Sloan Lab publish in Journal of Virology
The Sloan Lab of Infection Medicine have published a paper in collaboration with Professor Áine McKnight (Barts and The London School of Medicine) showing how HIV uses its Vpr countermeasure protein to overcome the host antiviral factor REAF/RPRD2 and aid infection.
The Human Immunodeficiency Virus type 1 (HIV-1) accessory protein Vpr enhances viral replication in both macrophages and in cycling T cells to a lesser extent. Virion packaged Vpr is released in target cells shortly after entry, suggesting its requirement in the early phase of infection. Previously, we described REAF (RNA-associated Early-stage Antiviral Factor, RPRD2), a constitutively expressed protein that potently restricts HIV replication at or during reverse transcription. Here, we show that a virus without intact vpr is more highly restricted by REAF and, using delivery by VLPs, that Vpr alone is sufficient for REAF degradation in primary macrophages. REAF is more highly expressed in macrophages than in cycling T cells and we detect, by co-immunoprecipitation assay, an interaction between Vpr protein and endogenous REAF. Vpr acts very quickly during the early phase of replication and induces the degradation of REAF within 30 minutes of viral entry. Using Vpr F34I and Q65R viral mutants, we show that nuclear localisation and interaction with cullin4A-DBB1 (DCAF1) E3 ubiquitin ligase is required for REAF degradation by Vpr. In response to infection, cells upregulate REAF levels. This response is curtailed in the presence of Vpr. These findings support the hypothesis that Vpr induces the degradation of a factor, REAF, which impedes HIV infection in macrophages.

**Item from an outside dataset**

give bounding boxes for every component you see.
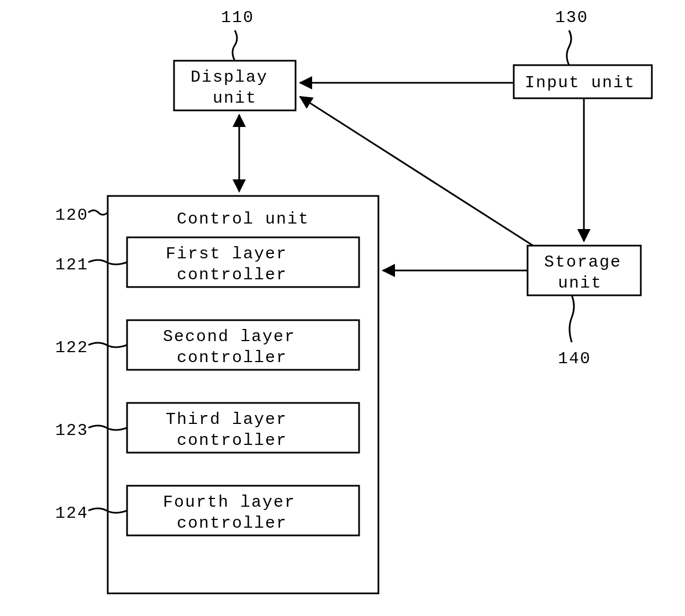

For at least 30 years, it has been known that HIV-1 Vpr, a protein carried in the virion, is important for efficient infection of primary macrophages. Vpr is also a determinant of the pathogenic effects of HIV-1 in vivo. A number of cellular proteins that interact with Vpr have been identified. So far, it has not been possible to associate these proteins with altered viral replication in macrophages, or to explain why Vpr is carried in the virus particle. Here we show that Vpr mitigates the antiviral effects of REAF, a protein highly expressed in primary macrophages and one which inhibits virus replication early during reverse transcription. REAF is degraded by Vpr within 30 minutes of virus entry, in a manner dependent on the nuclear localization of Vpr and its interaction with the cell's protein degradation machinery.